While the casserole is not as ubiquitous as it once was, friends still show up with food to feed the family and to express the inexpressible: “Even though I don’t know what to say and can only share your grief, here’s a little dish of love.”
As the family’s “picky” child, I steered clear of anything that might have been characterized as a vegetable. I confess that I was an adult full grown before I understood the joys of tomato sandwiches, creamed corn, black-eyed peas and green vegetables of any variety. My mother, years after I corrected the errors of my errant days, could still be heard saying at family dinners, “Mike won’t eat that.” My full plate and my excess tonnage were never enough to change her mind.
As I was writing this, nostalgia drifted through Hill house like the scent of a vanilla candle and I broke out the recipe box.
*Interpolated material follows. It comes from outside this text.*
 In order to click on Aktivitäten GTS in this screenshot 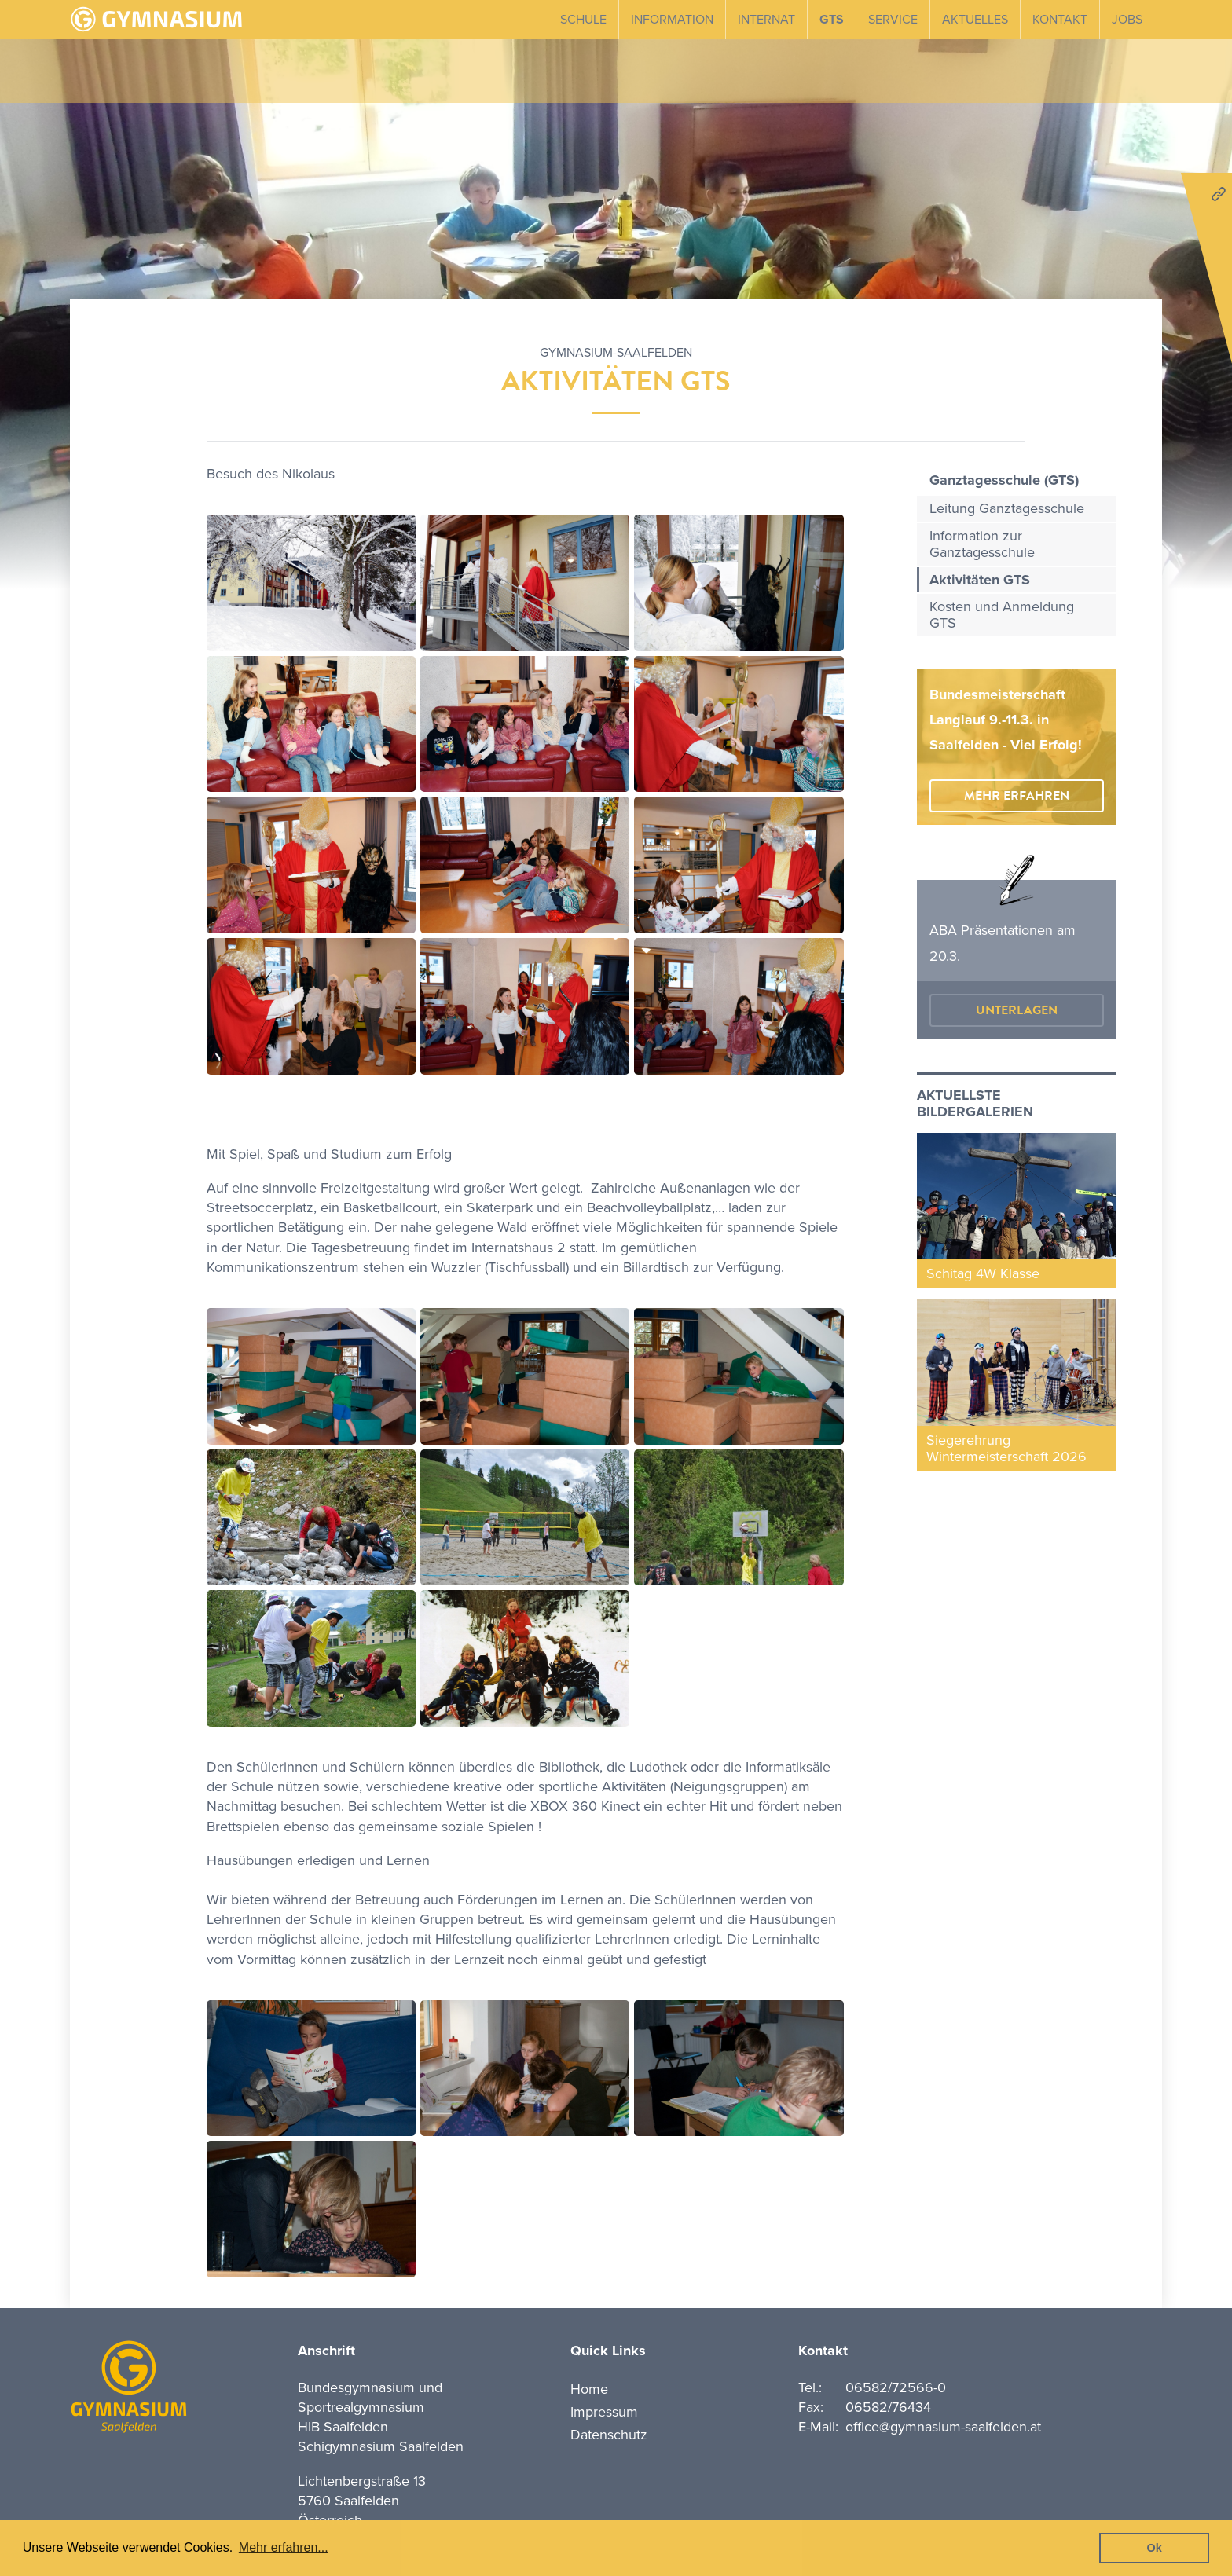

Two hours later, in a kitchen covered in pots and pans and spilled ingredients, I produced a chicken and broccoli casserole in Momma’s blue and white Corning Ware dish. Loaded with mayonnaise, cream of chicken soup, butter, and cheese all hidden under a breadcrumb crust, it was rich and warm and good enough so that Cheryl had to hide a little left-over chicken for the Bailey the beagle.
Sometimes I dream of parades of casserole dishes broken up by floats of pimento cheese sandwiches and marching bands of fried chicken with a big punch bowl of Kool-Ade bringing up the end like Santa’s sleigh. I need to stop here lest my reverie spots the dessert table and I am back in the kitchen making a terrible mess.
After the dinner of broccoli and chicken, my live-in muse cut right to the heart of the matter.
“Do you know how to bake comfort?” she asked.
In answer to my quizzical look she said, “At 350 degrees for about 45 minutes.”